▶ **Task requirements**
Go over the material below and report every line that contains the word "name".

▶ **Input data**
--------
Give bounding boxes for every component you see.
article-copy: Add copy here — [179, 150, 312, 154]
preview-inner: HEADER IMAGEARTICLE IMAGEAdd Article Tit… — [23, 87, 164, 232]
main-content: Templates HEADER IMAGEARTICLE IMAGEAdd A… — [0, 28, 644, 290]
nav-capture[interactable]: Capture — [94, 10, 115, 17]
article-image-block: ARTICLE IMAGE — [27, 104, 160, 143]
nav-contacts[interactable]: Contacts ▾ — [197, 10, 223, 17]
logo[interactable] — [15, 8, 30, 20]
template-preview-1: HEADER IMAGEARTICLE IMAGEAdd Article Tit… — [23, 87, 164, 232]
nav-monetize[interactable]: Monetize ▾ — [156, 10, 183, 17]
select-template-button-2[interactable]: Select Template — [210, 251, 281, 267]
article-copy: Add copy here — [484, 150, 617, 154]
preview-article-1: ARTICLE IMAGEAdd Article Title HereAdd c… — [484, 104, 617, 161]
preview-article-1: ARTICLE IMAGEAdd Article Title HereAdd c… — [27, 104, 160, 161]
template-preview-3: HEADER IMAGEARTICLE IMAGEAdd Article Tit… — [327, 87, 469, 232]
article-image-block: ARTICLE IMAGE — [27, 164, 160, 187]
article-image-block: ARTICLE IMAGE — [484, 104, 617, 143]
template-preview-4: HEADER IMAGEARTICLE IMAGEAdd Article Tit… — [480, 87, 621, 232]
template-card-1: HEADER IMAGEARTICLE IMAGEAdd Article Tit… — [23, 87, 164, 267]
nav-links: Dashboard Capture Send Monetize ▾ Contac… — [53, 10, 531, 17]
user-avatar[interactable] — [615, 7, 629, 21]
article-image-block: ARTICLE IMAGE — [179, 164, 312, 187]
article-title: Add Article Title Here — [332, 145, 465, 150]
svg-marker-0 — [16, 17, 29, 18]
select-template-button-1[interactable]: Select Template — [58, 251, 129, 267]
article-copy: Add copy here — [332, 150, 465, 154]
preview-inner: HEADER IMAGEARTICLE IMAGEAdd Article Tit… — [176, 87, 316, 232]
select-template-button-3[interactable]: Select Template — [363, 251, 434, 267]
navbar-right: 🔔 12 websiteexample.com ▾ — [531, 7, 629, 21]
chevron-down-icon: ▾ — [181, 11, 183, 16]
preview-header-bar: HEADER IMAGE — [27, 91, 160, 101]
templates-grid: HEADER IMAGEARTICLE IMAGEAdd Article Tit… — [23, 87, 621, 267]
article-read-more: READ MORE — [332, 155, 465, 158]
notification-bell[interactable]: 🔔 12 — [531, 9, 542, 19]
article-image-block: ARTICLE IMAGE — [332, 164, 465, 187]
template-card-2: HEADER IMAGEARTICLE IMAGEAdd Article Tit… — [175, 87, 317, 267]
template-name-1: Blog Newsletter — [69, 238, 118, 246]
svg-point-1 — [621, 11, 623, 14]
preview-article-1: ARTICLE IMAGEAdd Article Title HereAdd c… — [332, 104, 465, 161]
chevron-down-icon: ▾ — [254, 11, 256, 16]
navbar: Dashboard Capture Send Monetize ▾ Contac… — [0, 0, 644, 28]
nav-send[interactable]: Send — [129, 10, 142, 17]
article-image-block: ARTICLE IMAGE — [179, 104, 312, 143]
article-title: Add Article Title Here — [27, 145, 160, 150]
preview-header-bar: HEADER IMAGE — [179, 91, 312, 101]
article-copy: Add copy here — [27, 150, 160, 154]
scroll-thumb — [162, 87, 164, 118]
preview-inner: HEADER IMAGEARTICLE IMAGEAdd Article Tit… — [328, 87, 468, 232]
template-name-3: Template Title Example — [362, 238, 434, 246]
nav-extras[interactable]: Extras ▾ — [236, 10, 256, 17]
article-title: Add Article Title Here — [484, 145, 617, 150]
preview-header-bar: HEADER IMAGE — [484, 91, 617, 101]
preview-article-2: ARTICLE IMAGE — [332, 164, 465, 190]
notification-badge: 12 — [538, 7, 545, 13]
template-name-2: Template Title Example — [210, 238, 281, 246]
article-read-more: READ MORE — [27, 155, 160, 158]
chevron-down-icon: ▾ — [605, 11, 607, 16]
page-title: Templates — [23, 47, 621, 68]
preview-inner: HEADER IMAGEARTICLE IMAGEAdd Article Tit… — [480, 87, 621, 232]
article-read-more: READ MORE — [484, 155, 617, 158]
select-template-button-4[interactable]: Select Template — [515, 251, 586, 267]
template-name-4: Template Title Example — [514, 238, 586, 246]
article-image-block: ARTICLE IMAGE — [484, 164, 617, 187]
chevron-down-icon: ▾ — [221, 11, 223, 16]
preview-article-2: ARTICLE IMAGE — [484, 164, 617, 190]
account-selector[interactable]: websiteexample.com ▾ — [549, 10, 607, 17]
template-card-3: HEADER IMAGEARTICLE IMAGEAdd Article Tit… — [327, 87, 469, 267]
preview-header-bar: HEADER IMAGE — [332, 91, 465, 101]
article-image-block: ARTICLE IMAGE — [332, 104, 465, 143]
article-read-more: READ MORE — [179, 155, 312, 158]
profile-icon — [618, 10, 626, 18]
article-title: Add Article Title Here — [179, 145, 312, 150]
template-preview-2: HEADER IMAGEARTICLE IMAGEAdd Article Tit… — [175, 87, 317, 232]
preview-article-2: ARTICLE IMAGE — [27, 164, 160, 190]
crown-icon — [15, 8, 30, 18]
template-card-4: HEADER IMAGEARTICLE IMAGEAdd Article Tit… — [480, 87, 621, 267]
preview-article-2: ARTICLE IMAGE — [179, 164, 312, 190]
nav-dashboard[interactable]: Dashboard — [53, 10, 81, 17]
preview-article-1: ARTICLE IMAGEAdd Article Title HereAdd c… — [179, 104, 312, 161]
--------
▶ **Problem solution**
template-name-1: Blog Newsletter — [69, 238, 118, 246]
template-name-3: Template Title Example — [362, 238, 434, 246]
template-name-2: Template Title Example — [210, 238, 281, 246]
template-name-4: Template Title Example — [514, 238, 586, 246]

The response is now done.